Usefull differ function with Levenshtein distance.
Project description
Python C Extention 2 Sequence Compare
Usefull differ function with Levenshtein distance.
How to Install?
pip install cdiffer
Requirement
- python3.6 or later
- python2.7
cdiffer.dist
Compute absolute Levenshtein distance of two strings.
Usage
dist(sequence, sequence)
Examples (it's hard to spell Levenshtein correctly):
>>> from cdiffer import dist
>>>
>>> dist('coffee', 'cafe')
3
>>> dist(list('coffee'), list('cafe'))
3
>>> dist(tuple('coffee'), tuple('cafe'))
3
>>> dist(iter('coffee'), iter('cafe'))
3
>>> dist(range(4), range(5))
1
>>> dist('coffee', 'xxxxxx')
6
>>> dist('coffee', 'coffee')
0
cdiffer.similar
Compute similarity of two strings.
Usage
similar(sequence, sequence)
The similarity is a number between 0 and 1, it's usually equal or somewhat higher than difflib.SequenceMatcher.ratio(), because it's based on real minimal edit distance.
Examples
>>> from cdiffer import similar
>>>
>>> similar('coffee', 'cafe')
0.6
>>> similar('hoge', 'bar')
0.0
cdiffer.differ
Find sequence of edit operations transforming one string to another.
Usage
differ(source_sequence, destination_sequence, diffonly=False)
Examples
>>> from cdiffer import differ
>>>
>>> for x in differ('coffee', 'cafe'):
... print(x)
...
['equal', 0, 0, 'c', 'c']
['replace', 1, 1, 'o', 'a']
['equal', 2, 2, 'f', 'f']
['delete', 3, None,'f',None]
['delete', 4, None,'e',None]
['equal', 5, 3, 'e', 'e']
>>> for x in differ('coffee', 'cafe', diffonly=True):
... print(x)
...
['replace', 1, 1, 'o', 'a']
['delete', 3, None,'f',None]
['delete', 4, None,'e',None]
Performance
C:\Windows\system>ipython
Python 3.7.7 (tags/v3.7.7:d7c567b08f, Mar 10 2020, 10:41:24) [MSC v.1900 64 bit (AMD64)]
Type 'copyright', 'credits' or 'license' for more information
IPython 7.21.0 -- An enhanced Interactive Python. Type '?' for help.
In [1]: from cdiffer import *
In [2]: %timeit dist('coffee', 'cafe')
...: %timeit dist(list('coffee'), list('cafe'))
...: %timeit dist(tuple('coffee'), tuple('cafe'))
...: %timeit dist(iter('coffee'), iter('cafe'))
...: %timeit dist(range(4), range(5))
...: %timeit dist('coffee', 'xxxxxx')
...: %timeit dist('coffee', 'coffee')
...:
173 ns ± 0.206 ns per loop (mean ± std. dev. of 7 runs, 10000000 loops each)

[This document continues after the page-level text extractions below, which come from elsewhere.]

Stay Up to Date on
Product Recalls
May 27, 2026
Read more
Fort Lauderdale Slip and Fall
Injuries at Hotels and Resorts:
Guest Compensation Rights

741 ns ± 2.4 ns per loop (mean ± std. dev. of 7 runs, 1000000 loops each)
702 ns ± 2.15 ns per loop (mean ± std. dev. of 7 runs, 1000000 loops each)

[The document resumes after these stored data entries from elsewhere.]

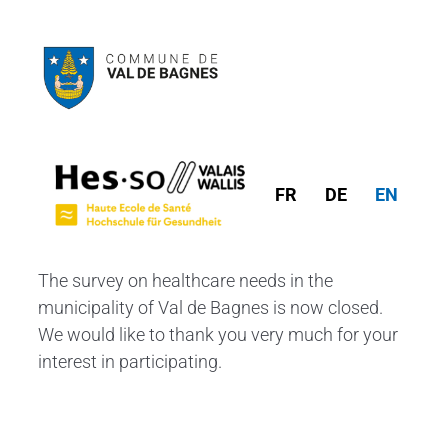
FR
DE
EN
The survey on healthcare needs in the
municipality of Val de Bagnes is now closed.
We would like to thank you very much for your
interest in participating.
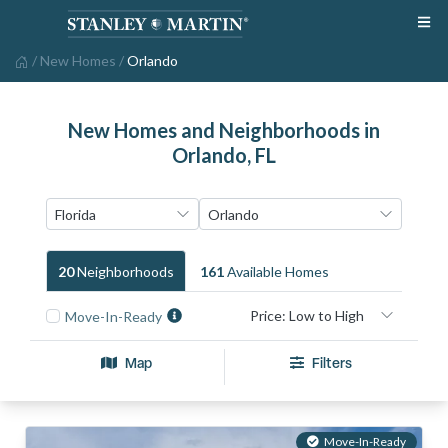
/
New Homes
/
Orlando
New Homes and Neighborhoods in
Orlando, FL
20
Neighborhood
S
161
Available Home
S
Move-In-Ready
Map
Filters
Move-In-Ready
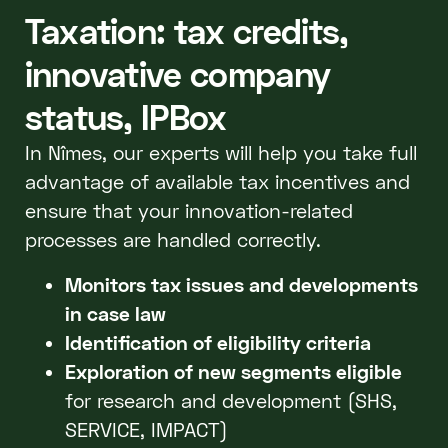
Taxation: tax credits,
innovative company
status, IPBox
In Nîmes, our experts will help you take full
advantage of available tax incentives and
ensure that your innovation-related
processes are handled correctly.
Monitors tax issues and developments
in case law
Identification of eligibility criteria
Exploration of new segments eligible
for research and development (SHS,
SERVICE, IMPACT)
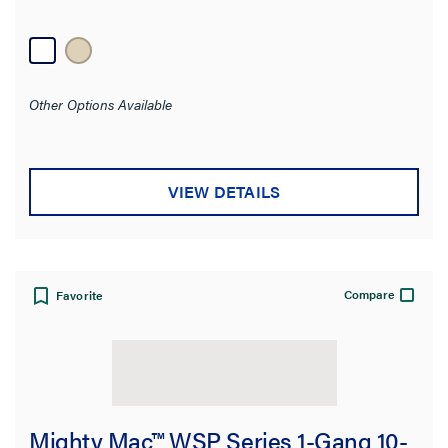
Other Options Available
VIEW DETAILS
Compare
Favorite
Mighty Mac™ WSP Series 1-Gang 10-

706 ns ± 7.79 ns per loop (mean ± std. dev. of 7 runs, 1000000 loops each)
882 ns ± 7.51 ns per loop (mean ± std. dev. of 7 runs, 1000000 loops each)

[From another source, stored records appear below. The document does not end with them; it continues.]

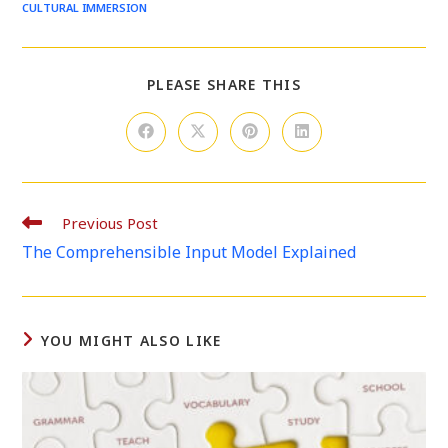
CULTURAL IMMERSION
SHARE
PLEASE SHARE THIS
THIS
CONTENT
Opens
Opens
Opens
Opens
in
in
in
in
a
a
a
a
new
new
new
new
window
window
window
window
Read
Previous Post
more
The Comprehensible Input Model Explained
articles
YOU MIGHT ALSO LIKE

210 ns ± 0.335 ns per loop (mean ± std. dev. of 7 runs, 1000000 loops each)
51.8 ns ± 1.18 ns per loop (mean ± std. dev. of 7 runs, 10000000 loops each)
In [3]: %timeit similar('coffee', 'cafe')
...: %timeit similar(list('coffee'), list('cafe'))
...: %timeit similar(tuple('coffee'), tuple('cafe'))
...: %timeit similar(iter('coffee'), iter('cafe'))
...: %timeit similar(range(4), range(5))
...: %timeit similar('coffee', 'xxxxxx')
...: %timeit similar('coffee', 'coffee')
...:
186 ns ± 0.476 ns per loop (mean ± std. dev. of 7 runs, 10000000 loops each)
718 ns ± 0.878 ns per loop (mean ± std. dev. of 7 runs, 1000000 loops each)
691 ns ± 1.42 ns per loop (mean ± std. dev. of 7 runs, 1000000 loops each)
706 ns ± 2.01 ns per loop (mean ± std. dev. of 7 runs, 1000000 loops each)
920 ns ± 8.2 ns per loop (mean ± std. dev. of 7 runs, 1000000 loops each)
223 ns ± 0.938 ns per loop (mean ± std. dev. of 7 runs, 1000000 loops each)
55 ns ± 0.308 ns per loop (mean ± std. dev. of 7 runs, 10000000 loops each)
In [4]: %timeit differ('coffee', 'cafe')
...: %timeit differ(list('coffee'), list('cafe'))
...: %timeit differ(tuple('coffee'), tuple('cafe'))
...: %timeit differ(iter('coffee'), iter('cafe'))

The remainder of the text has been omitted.